Greganti first of all recalls the cooperation in the archaeological sector, “with Italian support for 19 missions”, and cites the case of Abu Ghreib, the suburb of Baghdad which has become sadly known for the prison which was the scene of torture and cruelty, but which is today relevant for being home to a 600-hectare archaeological site dating back to 1,400 BC A site for which there is a project by the University of Bologna led by professor Niccolò Marchetti and which is somewhat the symbol of the new Iraq that wants to leave behind the past to “look to the future with confidence”, transforming it into an attraction for tourism.
Then there’s “the our contribution to the stabilization of security, which has significantly improved – underlines the ambassador – There are still terrorist cells, which occasionally carry out attacks, but in the most remote areas of the country”. “Our Armed Forces – he recalls – are present both within the framework of the international anti-Daesh coalition and on a bilateral level and within the framework of the NATO mission, which today is the largest ‘out of area’ and is under the command of the Italian general Giovanni Maria Iannucci. Our soldiers mainly deal with training and support for the formation of local forces and our carabinieri are considered an organizational model for the Iraqi federal police”.

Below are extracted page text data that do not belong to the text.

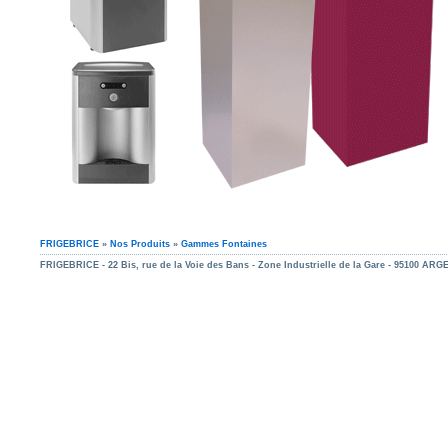
FRIGEBRICE
»
Nos Produits
»
Gammes Fontaines
FRIGEBRICE - 22 Bis, rue de la Voie des Bans - Zone Industrielle de la Gare - 95100 ARGEN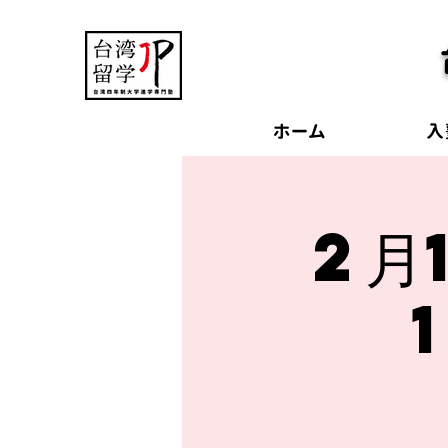
ホーム
入
2月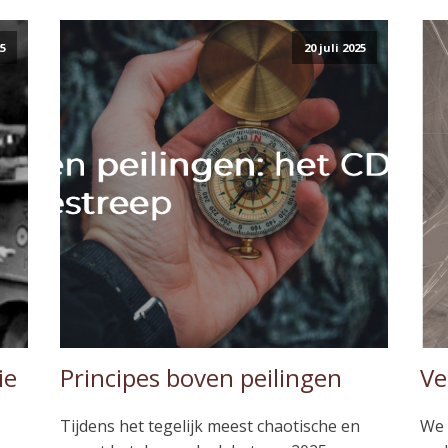
25
20 juli 2025
ie
Principes boven peilingen
Ve
Tijdens het tegelijk meest chaotische en
We 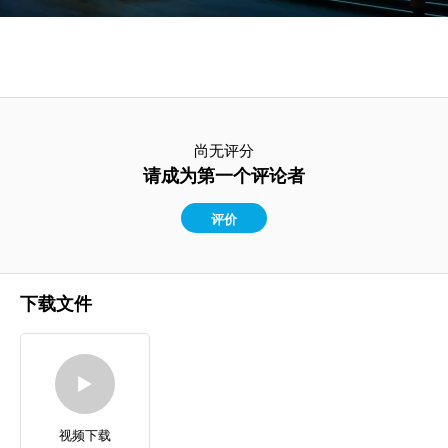
尚无评分
请成为第一个评论者
评价
下载文件
视频下载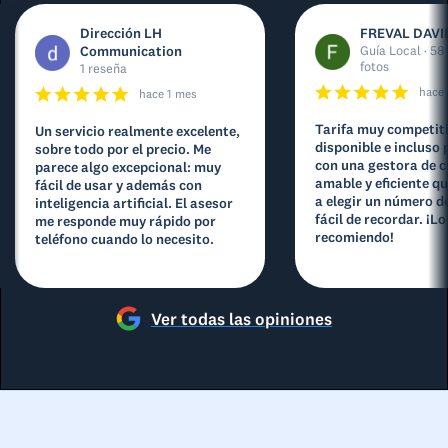
Dirección LH
FREVAL DAVI
Communication
Guía Local · 58
fotos
1 reseña
hace
hace 1 mes
Tarifa muy competit
Un servicio realmente excelente,
disponible e incluso 
sobre todo por el precio. Me
con una gestora de 
parece algo excepcional: muy
amable y eficiente q
fácil de usar y además con
a elegir un número d
inteligencia artificial. El asesor
fácil de recordar. ¡Lo
me responde muy rápido por
recomiendo!
teléfono cuando lo necesito.
Ver todas las opiniones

Then there are the economic reports: “According to data relating to the period January-November 2022, Italy-Iraq trade stood at around 5.5 billion euros, 50% more than in the same period of 2021 and this growth – he explains – is mainly due to the fact that we have increased today’s purchases of crude oil from Iraq, which is one of our main suppliers. But our exports have also grown by 25% and our interest in investing is increasing”.
The contribution in the field of development cooperation is still “very important: Italy has carried out many projects, in the areas freed from Daesh there are programs to support refugees in refugee camps, the reconstruction of schools, roads and services has been started – lists Greganti, recalling “the important intervention for the Mosul dam which was at risk of collapse due to the Isis attacks – Overall we are one of the most important partners, relations are excellent, we have always been alongside Iraq and we never gave up on it.”
Finally, the ambassador recalled that in 2022 there were five ministerial delegations, “the last of which on 23 December with Prime Minister Giorgia Meloni, who confirmed the level of due attention to a country that seems far away, but whose dynamics have important repercussions for Italy and for Europe, as demonstrated by the migrant crisis, mostly Iraqi Kurds, at the end of 2021 on the border between Poland and Belarus”. “For us – he says – it is important to convey the message to the local authorities that Italy is absolutely attentive to what is happening in this part of the world and we are constantly working in favor of regional and global security and stability”.